Author: Zadie Smith
Publisher: Penguin Books.
About: Howard Belsey is an Englishman abroad, an academic teaching in Wellington, a college town in New England. Married young, thirty years later he is struggling to revive his love for his African American wife Kiki. Meanwhile, his three teenage children— Jerome, Zora and Levi—are each seeking the passions, ideals and commitments that will guide them through their own lives.
After Howard has a disastrous affair with a colleague, his sensitive older son, Jerome, escapes to England for the holidays. In London he defies everything the Belseys represent when he goes to work for Trinidadian right-wing academic and pundit, Monty Kipps.

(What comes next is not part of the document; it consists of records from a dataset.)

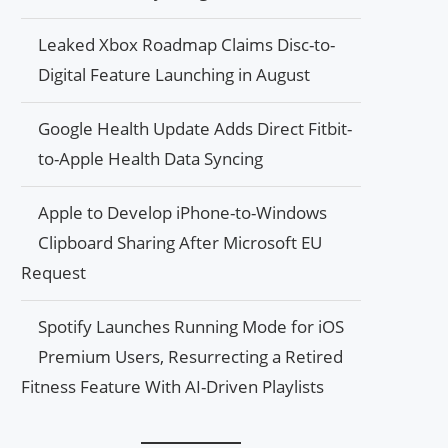
Leaked Xbox Roadmap Claims Disc-to-
Digital Feature Launching in August
Google Health Update Adds Direct Fitbit-
to-Apple Health Data Syncing
Apple to Develop iPhone-to-Windows
Clipboard Sharing After Microsoft EU
Request
Spotify Launches Running Mode for iOS
Premium Users, Resurrecting a Retired
Fitness Feature With AI-Driven Playlists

Taken in by the Kipps family for the summer, Jerome falls for Monty’s beautiful, capricious daughter, Victoria.” But this short-lived romance has long-lasting consequences, drawing these very different families into each other’s lives. As Kiki develops a friendship with Mrs. Kipps, and Howard and Monty do battle on different sides of the culture war, hot-headed Zora brings a handsome young man from the Boston streets into their midst whom she is determined to draw into the fold of the black middle class – but at what price? (via Goodreads.)
Review: I just want to say the word Flawless over and over again. Flawless. Flawless. Flawless.
Now, I’m not the biggest adult-novel reader shall we say, I do tend to prefer YA, but I adored this novel! It’s 445 pages long but I easily could have read a few more hundred pages about the Belseys.
I do find it hard to explain what this book was about, I don’t think the summary (above) was very relevant, because despite the big deal made of the feud between Howard and Monty Kipps it’s not at the forefront of the novel. It is still important and it rears it’s head every now and again but mostly this book is about the family Belsey and their struggle to remain a family when every one of them is so vastly different. And it is wonderful.
The odd thing for me is that I liked this book despite not really liking any of the main characters! They are all so deeply flawed and some just downright unlikeable but I loved them anyway and it just made the novel better.
The plot, is rather basic I guess, feuding families, philandering academic, teenagers trying to discover who they are independent of their families, and some of the plot points were rather predictable, like Howard’s second mid-life crisis, and Levi and the painting, but that is a testament to Zadie Smith. That she could take the mundane and make it seem extraordinary all the way through.
I wanted more pages to this book. Simply put, I didn’t want it to end and Zadie Smith’s remaining novels have all been added to my TBR pile.
(Also, I want to be called Zadie.)
What did everyone else think of On Beauty?